ACTIVITY —
State how many lines in the entries below hold the word "ARDBEG", with nothing besides the number.

--- MATERIAL TO PROCESS Enclosed Below ---

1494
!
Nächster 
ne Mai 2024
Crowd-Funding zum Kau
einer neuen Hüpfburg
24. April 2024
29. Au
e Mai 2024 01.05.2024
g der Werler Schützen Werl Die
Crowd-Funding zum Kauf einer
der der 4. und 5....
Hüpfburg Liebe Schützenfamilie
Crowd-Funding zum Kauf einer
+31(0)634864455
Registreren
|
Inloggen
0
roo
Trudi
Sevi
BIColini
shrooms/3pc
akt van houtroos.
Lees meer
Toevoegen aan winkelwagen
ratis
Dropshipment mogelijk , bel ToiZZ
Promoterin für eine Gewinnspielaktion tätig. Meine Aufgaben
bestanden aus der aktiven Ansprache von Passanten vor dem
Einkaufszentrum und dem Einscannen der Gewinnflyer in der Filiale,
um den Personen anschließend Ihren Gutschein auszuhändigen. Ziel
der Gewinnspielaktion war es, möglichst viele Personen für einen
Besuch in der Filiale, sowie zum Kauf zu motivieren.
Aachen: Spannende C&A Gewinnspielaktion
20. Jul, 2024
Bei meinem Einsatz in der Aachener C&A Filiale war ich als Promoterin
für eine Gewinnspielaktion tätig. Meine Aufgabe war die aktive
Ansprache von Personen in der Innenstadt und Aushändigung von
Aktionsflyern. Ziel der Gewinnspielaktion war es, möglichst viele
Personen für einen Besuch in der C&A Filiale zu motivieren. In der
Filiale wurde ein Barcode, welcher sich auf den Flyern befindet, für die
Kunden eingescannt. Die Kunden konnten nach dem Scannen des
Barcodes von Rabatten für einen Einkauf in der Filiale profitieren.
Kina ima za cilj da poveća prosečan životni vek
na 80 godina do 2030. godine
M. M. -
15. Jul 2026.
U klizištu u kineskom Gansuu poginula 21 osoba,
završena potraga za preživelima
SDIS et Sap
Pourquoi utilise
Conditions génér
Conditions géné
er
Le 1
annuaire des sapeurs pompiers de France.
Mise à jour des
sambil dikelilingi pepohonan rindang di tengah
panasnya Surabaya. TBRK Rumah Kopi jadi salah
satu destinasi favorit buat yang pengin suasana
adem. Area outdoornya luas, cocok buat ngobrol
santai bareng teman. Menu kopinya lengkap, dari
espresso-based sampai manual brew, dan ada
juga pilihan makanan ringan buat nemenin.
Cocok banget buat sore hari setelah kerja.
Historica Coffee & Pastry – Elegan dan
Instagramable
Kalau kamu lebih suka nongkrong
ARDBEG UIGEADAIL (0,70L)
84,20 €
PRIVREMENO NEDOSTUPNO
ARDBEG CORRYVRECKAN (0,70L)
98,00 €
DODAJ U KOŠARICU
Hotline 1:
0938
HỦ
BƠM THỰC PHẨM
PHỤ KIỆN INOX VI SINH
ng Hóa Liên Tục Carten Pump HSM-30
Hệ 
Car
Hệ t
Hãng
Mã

--- End of Enclosed MATERIAL TO PROCESS ---
--- MATERIAL TO PROCESS Enclosed Below ---

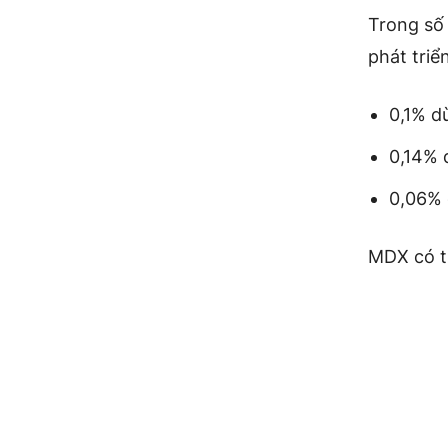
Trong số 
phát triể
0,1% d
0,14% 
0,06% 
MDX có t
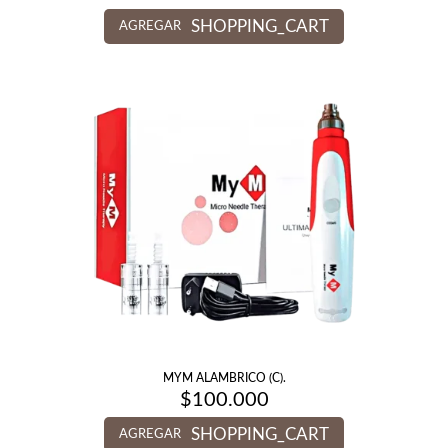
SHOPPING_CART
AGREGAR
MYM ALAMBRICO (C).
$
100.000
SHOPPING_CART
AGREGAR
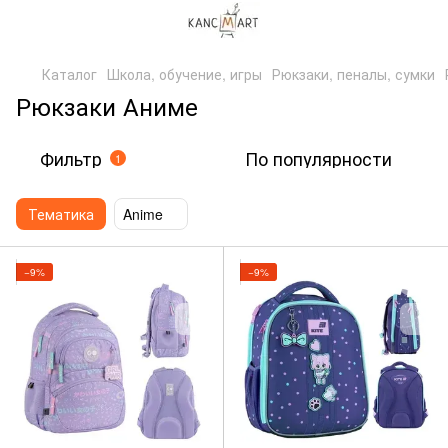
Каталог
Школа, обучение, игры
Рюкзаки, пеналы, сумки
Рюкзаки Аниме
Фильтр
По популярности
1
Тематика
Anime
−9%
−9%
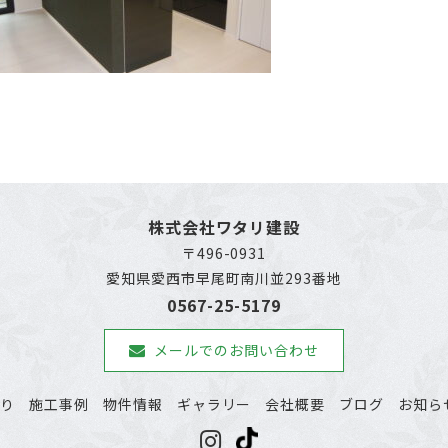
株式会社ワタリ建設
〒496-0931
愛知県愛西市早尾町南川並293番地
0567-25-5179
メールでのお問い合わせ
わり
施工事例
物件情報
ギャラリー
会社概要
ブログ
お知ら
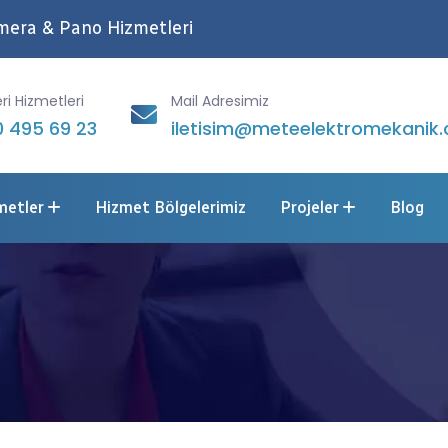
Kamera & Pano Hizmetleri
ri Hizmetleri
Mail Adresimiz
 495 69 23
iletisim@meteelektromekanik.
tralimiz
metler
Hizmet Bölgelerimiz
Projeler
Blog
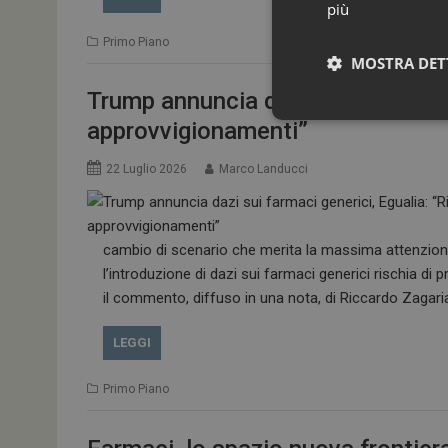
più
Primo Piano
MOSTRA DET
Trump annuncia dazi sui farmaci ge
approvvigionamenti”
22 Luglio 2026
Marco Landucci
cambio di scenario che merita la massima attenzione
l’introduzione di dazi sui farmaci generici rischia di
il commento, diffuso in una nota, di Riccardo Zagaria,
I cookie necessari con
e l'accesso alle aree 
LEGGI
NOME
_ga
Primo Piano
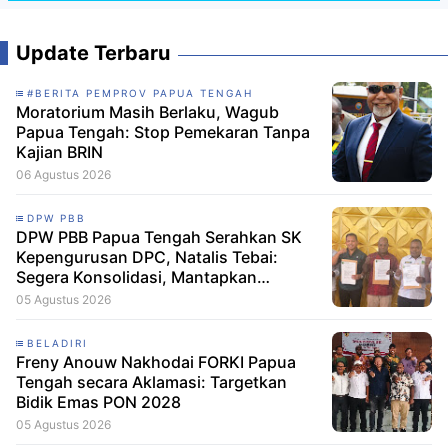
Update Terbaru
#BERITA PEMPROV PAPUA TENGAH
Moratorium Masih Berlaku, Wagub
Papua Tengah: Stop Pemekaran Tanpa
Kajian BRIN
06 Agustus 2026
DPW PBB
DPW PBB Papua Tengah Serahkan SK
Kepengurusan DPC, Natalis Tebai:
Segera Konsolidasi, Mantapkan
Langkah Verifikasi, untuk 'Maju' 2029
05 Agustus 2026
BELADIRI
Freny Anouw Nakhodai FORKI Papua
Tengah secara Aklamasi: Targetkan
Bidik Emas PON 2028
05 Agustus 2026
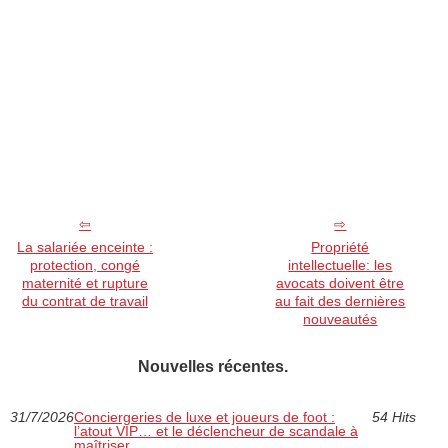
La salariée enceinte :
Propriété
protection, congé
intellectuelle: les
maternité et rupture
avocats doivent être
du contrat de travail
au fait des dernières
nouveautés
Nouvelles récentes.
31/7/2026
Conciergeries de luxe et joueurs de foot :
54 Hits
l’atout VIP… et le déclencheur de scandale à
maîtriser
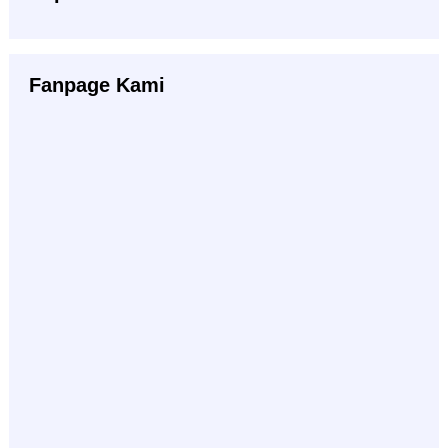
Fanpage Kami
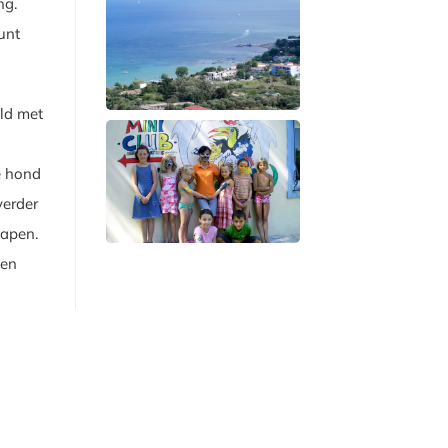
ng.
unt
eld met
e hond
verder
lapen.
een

--- End of Enclosed MATERIAL TO PROCESS ---

RESPONSE AREA —
2